= Erik Whittington =

Erik Whittington was the American lead and rhythm guitarist for the Christian rock band, Tragedy Ann, signed to Organic Records. Whittington recorded with Tragedy Ann for all three of their albums. In 1998, he appeared on Lesser; in 1999 he appeared on the release One Nation Under God and in 2000 he appeared on the final Tragedy Ann release, Viva la Revolucion. He is also known for his work as the touring guitarist for Tooth & Nail Records recording artist Sometime Sunday, and Star Wars tribute band, Twin Sister. The lead singer for all three of Whittington's band was Mikee Bridges, known for starting TOMFest where Tragedy Ann played a reunion concert in 2000 and 2009. Tragedy Ann gained controversy as they became the front men for an organization known as Rock for Life, a pro-life organization, during their tours. Whittington left the music industry to run Rock for Life full-time.
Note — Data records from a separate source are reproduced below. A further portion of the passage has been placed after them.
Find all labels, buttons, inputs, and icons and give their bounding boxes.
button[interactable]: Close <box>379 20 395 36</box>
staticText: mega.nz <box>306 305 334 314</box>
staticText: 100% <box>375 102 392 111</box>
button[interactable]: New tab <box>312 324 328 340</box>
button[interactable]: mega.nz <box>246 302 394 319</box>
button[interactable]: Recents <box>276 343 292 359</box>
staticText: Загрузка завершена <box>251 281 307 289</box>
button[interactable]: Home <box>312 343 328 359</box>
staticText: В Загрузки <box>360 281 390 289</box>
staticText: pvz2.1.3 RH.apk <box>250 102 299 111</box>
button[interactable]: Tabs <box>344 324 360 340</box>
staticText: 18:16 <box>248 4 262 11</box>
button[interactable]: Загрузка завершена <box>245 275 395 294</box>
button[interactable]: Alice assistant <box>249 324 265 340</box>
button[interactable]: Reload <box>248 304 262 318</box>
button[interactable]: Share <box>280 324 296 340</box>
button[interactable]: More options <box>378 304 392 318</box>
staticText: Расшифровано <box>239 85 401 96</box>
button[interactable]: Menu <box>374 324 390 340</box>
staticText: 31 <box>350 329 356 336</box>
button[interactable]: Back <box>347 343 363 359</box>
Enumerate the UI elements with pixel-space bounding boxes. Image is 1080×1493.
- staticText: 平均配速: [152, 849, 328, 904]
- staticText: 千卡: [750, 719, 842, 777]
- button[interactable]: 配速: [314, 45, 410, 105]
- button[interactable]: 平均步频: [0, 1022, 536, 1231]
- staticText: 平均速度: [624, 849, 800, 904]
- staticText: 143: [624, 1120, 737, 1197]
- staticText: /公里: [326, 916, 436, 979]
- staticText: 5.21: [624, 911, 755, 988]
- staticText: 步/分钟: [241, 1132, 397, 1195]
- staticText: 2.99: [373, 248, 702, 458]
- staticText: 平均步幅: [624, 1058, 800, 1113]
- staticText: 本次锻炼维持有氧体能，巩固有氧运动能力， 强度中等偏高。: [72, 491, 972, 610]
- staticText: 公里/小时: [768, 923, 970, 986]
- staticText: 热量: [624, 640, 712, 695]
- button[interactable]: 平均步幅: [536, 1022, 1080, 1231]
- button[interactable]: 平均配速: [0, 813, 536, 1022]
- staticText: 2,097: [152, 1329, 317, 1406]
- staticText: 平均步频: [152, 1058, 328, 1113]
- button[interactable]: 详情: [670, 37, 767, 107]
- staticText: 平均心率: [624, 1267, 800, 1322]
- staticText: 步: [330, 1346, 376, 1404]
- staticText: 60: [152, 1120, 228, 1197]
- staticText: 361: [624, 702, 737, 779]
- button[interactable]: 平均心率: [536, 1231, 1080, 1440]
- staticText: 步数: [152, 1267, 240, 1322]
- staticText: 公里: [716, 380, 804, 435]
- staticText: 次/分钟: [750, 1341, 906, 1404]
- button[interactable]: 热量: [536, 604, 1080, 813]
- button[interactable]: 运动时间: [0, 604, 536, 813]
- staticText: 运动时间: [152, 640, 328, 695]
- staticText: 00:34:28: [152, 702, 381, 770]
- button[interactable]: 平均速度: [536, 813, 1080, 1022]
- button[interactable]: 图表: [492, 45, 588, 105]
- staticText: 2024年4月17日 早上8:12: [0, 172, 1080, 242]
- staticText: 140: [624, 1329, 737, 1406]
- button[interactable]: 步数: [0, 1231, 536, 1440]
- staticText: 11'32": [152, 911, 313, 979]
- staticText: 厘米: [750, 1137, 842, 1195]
Both Tragedy Ann and Sometime Sunday appeared on Rock for Life compilation CDs.

Whittington's work with Rock for Life has been mentioned in two nationally published books, Righteous: Dispatches from the Evangelical Youth Movement by Lauren Sandler, and Body Piercing Saved My Life: Inside the Phenomenon of Christian Rock by Andrew Beaujon (a senior contributing writer for SPIN and known for his music project Eggs).